Restate the following entries exactly. Keep the pictures out.
*** SUPPLIED RECORDS Section Begins ***
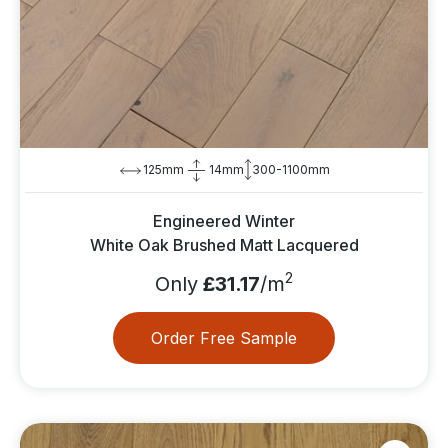
125mm
14mm
300-1100mm
Engineered Winter
White Oak Brushed Matt Lacquered
2
Only
£31.17
/m
Order Free Sample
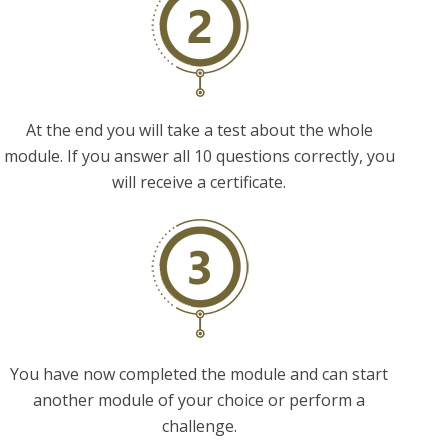
At the end you will take a test about the whole
module. If you answer all 10 questions correctly, you
will receive a certificate.
You have now completed the module and can start
another module of your choice or perform a
challenge.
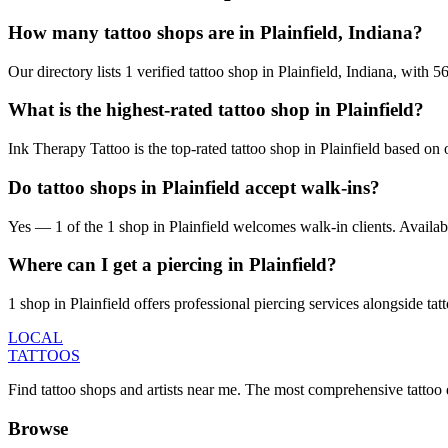
How many tattoo shops are in Plainfield, Indiana?
Our directory lists 1 verified tattoo shop in Plainfield, Indiana, with
What is the highest-rated tattoo shop in Plainfield?
Ink Therapy Tattoo is the top-rated tattoo shop in Plainfield based on
Do tattoo shops in Plainfield accept walk-ins?
Yes — 1 of the 1 shop in Plainfield welcomes walk-in clients. Availabili
Where can I get a piercing in Plainfield?
1 shop in Plainfield offers professional piercing services alongside tat
LOCAL
TATTOOS
Find tattoo shops and artists near me. The most comprehensive tattoo 
Browse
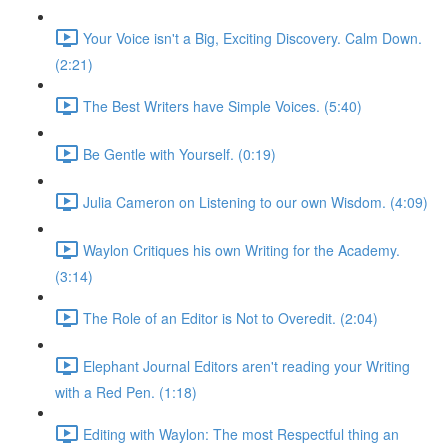
Your Voice isn't a Big, Exciting Discovery. Calm Down.
(2:21)
The Best Writers have Simple Voices. (5:40)
Be Gentle with Yourself. (0:19)
Julia Cameron on Listening to our own Wisdom. (4:09)
Waylon Critiques his own Writing for the Academy.
(3:14)
The Role of an Editor is Not to Overedit. (2:04)
Elephant Journal Editors aren't reading your Writing
with a Red Pen. (1:18)
Editing with Waylon: The most Respectful thing an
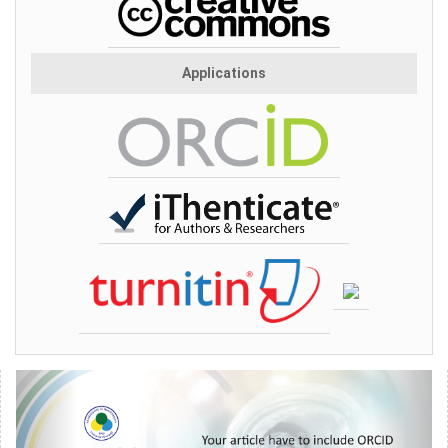
Applications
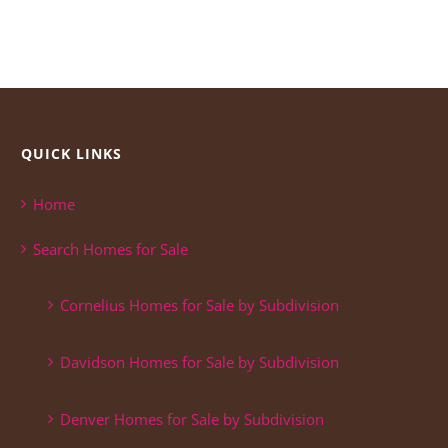
QUICK LINKS
Home
Search Homes for Sale
Cornelius Homes for Sale by Subdivision
Davidson Homes for Sale by Subdivision
Denver Homes for Sale by Subdivision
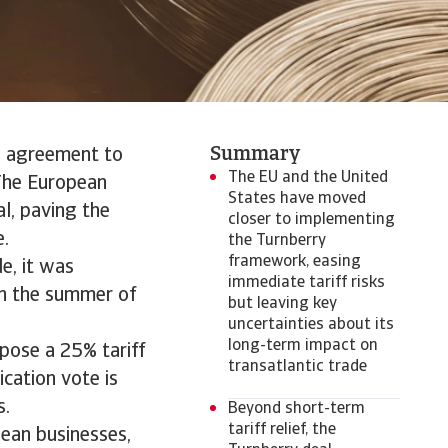
Summary
al agreement to
The EU and the United
The European
States have moved
l, paving the
closer to implementing
e.
the Turnberry
framework, easing
e, it was
immediate tariff risks
in the summer of
but leaving key
uncertainties about its
long-term impact on
pose a 25% tariff
transatlantic trade
ication vote is
s.
Beyond short-term
tariff relief, the
pean businesses,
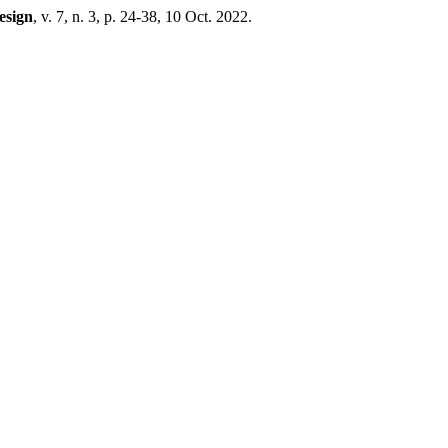
esign
, v. 7, n. 3, p. 24-38, 10 Oct. 2022.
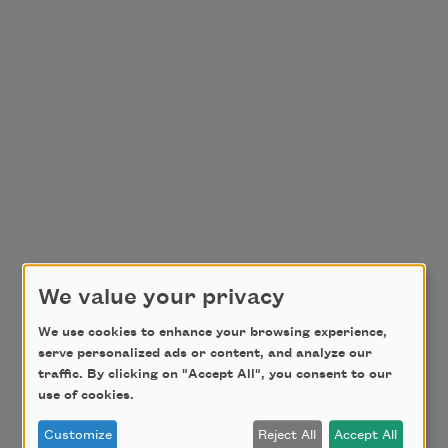
We value your privacy
We use cookies to enhance your browsing experience,
serve personalized ads or content, and analyze our
traffic. By clicking on "Accept All", you consent to our
use of cookies.
Customize
Reject All
Accept All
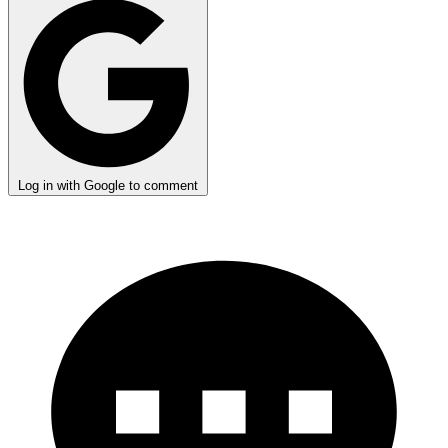
Log in with Google to comment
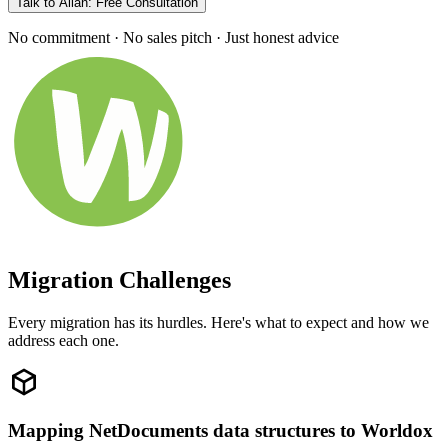
Talk to Allan: Free Consultation
No commitment · No sales pitch · Just honest advice
Migration Challenges
Every migration has its hurdles. Here's what to expect and how we
address each one.
Mapping NetDocuments data structures to Worldox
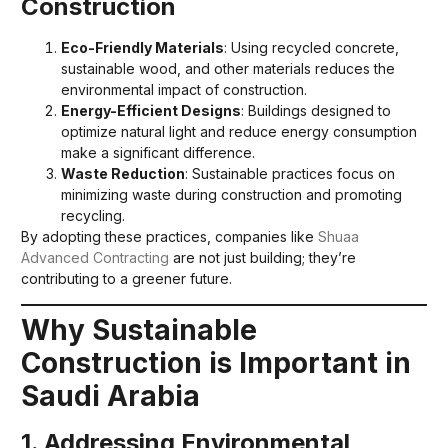
Construction
Eco-Friendly Materials
: Using recycled concrete,
sustainable wood, and other materials reduces the
environmental impact of construction.
Energy-Efficient Designs
: Buildings designed to
optimize natural light and reduce energy consumption
make a significant difference.
Waste Reduction
: Sustainable practices focus on
minimizing waste during construction and promoting
recycling.
By adopting these practices, companies like
Shuaa
Advanced Contracting
are not just building; they’re
contributing to a greener future.
Why Sustainable
Construction is Important in
Saudi Arabia
1. Addressing Environmental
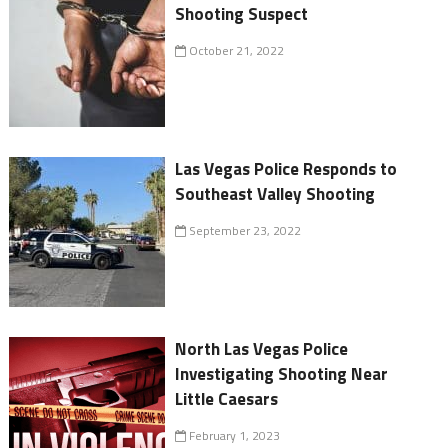
Shooting Suspect
October 21, 2022
Las Vegas Police Responds to
Southeast Valley Shooting
September 23, 2022
North Las Vegas Police
Investigating Shooting Near
Little Caesars
February 1, 2023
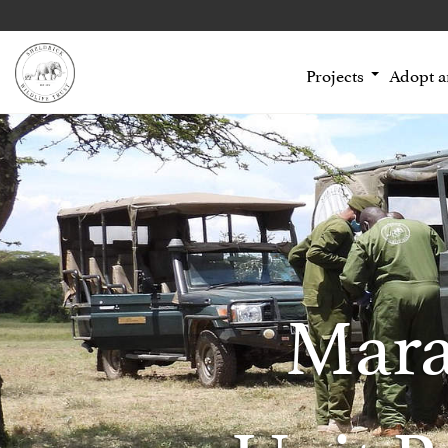
Projects
Adopt 
Mara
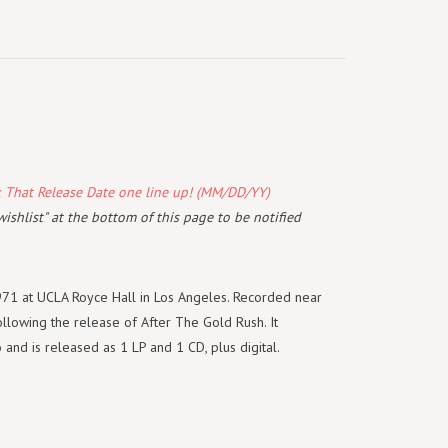
k That Release Date one line up! (MM/DD/YY)
wishlist" at the bottom of this page to be notified
971 at UCLA Royce Hall in Los Angeles. Recorded near
ollowing the release of
After The Gold Rush.
It
 and is released as 1 LP and 1 CD, plus digital.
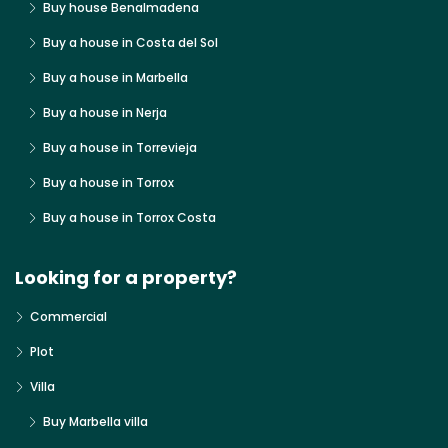
Buy house Benalmadena
Buy a house in Costa del Sol
Buy a house in Marbella
Buy a house in Nerja
Buy a house in Torrevieja
Buy a house in Torrox
Buy a house in Torrox Costa
Looking for a property?
Commercial
Plot
Villa
Buy Marbella villa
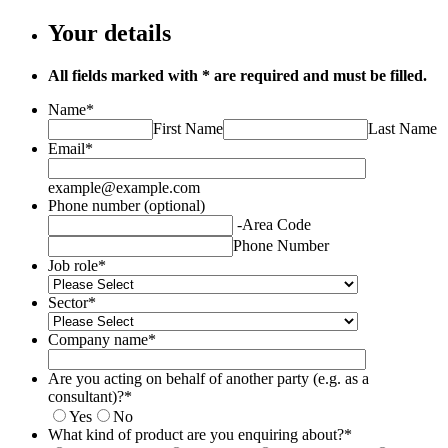
Your details
All fields marked with * are required and must be filled.
Name
*
First Name
Last Name
Email
*
example@example.com
Phone number (optional)
-
Area Code
Phone Number
Job role
*
Sector
*
Company name
*
Are you acting on behalf of another party (e.g. as a
consultant)?
*
Yes
No
What kind of product are you enquiring about?
*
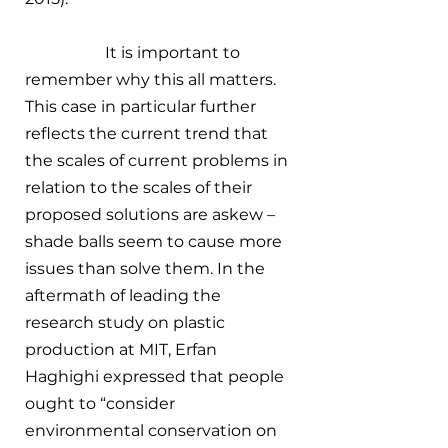
		It is important to 
remember why this all matters. 
This case in particular further 
reflects the current trend that 
the scales of current problems in 
relation to the scales of their 
proposed solutions are askew – 
shade balls seem to cause more 
issues than solve them. In the 
aftermath of leading the 
research study on plastic 
production at MIT, Erfan 
Haghighi expressed that people 
ought to “consider 
environmental conservation on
*** SUPPLIED RECORDS Section Ends ***
WRITTEN ANSWER =>
125mm
14mm
300-1100mm
Engineered Winter
White Oak Brushed Matt Lacquered
2
Only
£31.17
/m
Order Free Sample
At the end you will take a test about the whole
module. If you answer all 10 questions correctly, you
will receive a certificate.
You have now completed the module and can start
another module of your choice or perform a
challenge.
How many tattoo shops are in Plainfield, Indiana?
Our directory lists 1 verified tattoo shop in Plainfield, Indiana, with
What is the highest-rated tattoo shop in Plainfield?
Ink Therapy Tattoo is the top-rated tattoo shop in Plainfield based on
Do tattoo shops in Plainfield accept walk-ins?
Yes — 1 of the 1 shop in Plainfield welcomes walk-in clients. Availabili
Where can I get a piercing in Plainfield?
1 shop in Plainfield offers professional piercing services alongside tat
LOCAL
TATTOOS
Find tattoo shops and artists near me. The most comprehensive tattoo 
Browse
Your Voice isn't a Big, Exciting Discovery. Calm Down.
(2:21)
The Best Writers have Simple Voices. (5:40)
Be Gentle with Yourself. (0:19)
Julia Cameron on Listening to our own Wisdom. (4:09)
Waylon Critiques his own Writing for the Academy.
(3:14)
The Role of an Editor is Not to Overedit. (2:04)
Elephant Journal Editors aren't reading your Writing
with a Red Pen. (1:18)
Editing with Waylon: The most Respectful thing an
Applications
QUICK LINKS
Home
Search Homes for Sale
Cornelius Homes for Sale by Subdivision
Davidson Homes for Sale by Subdivision
Denver Homes for Sale by Subdivision
Summary
al agreement to
The EU and the United
The European
States have moved
l, paving the
closer to implementing
e.
the Turnberry
framework, easing
e, it was
immediate tariff risks
in the summer of
but leaving key
uncertainties about its
long-term impact on
pose a 25% tariff
transatlantic trade
ication vote is
s.
Beyond short-term
tariff relief, the
pean businesses,
esign
, v. 7, n. 3, p. 24-38, 10 Oct. 2022.
We value your privacy
We use cookies to enhance your browsing experience,
serve personalized ads or content, and analyze our
traffic. By clicking on "Accept All", you consent to our
use of cookies.
Customize
Reject All
Accept All
Log in with Google to comment
Talk to Allan: Free Consultation
No commitment · No sales pitch · Just honest advice
Migration Challenges
Every migration has its hurdles. Here's what to expect and how we
address each one.
Mapping NetDocuments data structures to Worldox
Construction
Eco-Friendly Materials
: Using recycled concrete,
sustainable wood, and other materials reduces the
environmental impact of construction.
Energy-Efficient Designs
: Buildings designed to
optimize natural light and reduce energy consumption
make a significant difference.
Waste Reduction
: Sustainable practices focus on
minimizing waste during construction and promoting
recycling.
By adopting these practices, companies like
Shuaa
Advanced Contracting
are not just building; they’re
contributing to a greener future.
Why Sustainable
Construction is Important in
Saudi Arabia
1. Addressing Environmental
Shooting Suspect
October 21, 2022
Las Vegas Police Responds to
Southeast Valley Shooting
September 23, 2022
North Las Vegas Police
Investigating Shooting Near
Little Caesars
February 1, 2023
Projects
Adopt 
Mara
k That Release Date one line up! (MM/DD/YY)
wishlist" at the bottom of this page to be notified
971 at UCLA Royce Hall in Los Angeles. Recorded near
ollowing the release of
After The Gold Rush.
It
 and is released as 1 LP and 1 CD, plus digital.
Buy house Benalmadena
Buy a house in Costa del Sol
Buy a house in Marbella
Buy a house in Nerja
Buy a house in Torrevieja
Buy a house in Torrox
Buy a house in Torrox Costa
Looking for a property?
Commercial
Plot
Villa
Buy Marbella villa
Your details
All fields marked with * are required and must be filled.
Name
*
First Name
Last Name
Email
*
example@example.com
Phone number (optional)
-
Area Code
Phone Number
Job role
*
Sector
*
Company name
*
Are you acting on behalf of another party (e.g. as a
consultant)?
*
Yes
No
What kind of product are you enquiring about?
*
		It is important to 
remember why this all matters. 
This case in particular further 
reflects the current trend that 
the scales of current problems in 
relation to the scales of their 
proposed solutions are askew – 
shade balls seem to cause more 
issues than solve them. In the 
aftermath of leading the 
research study on plastic 
production at MIT, Erfan 
Haghighi expressed that people 
ought to “consider 
environmental conservation on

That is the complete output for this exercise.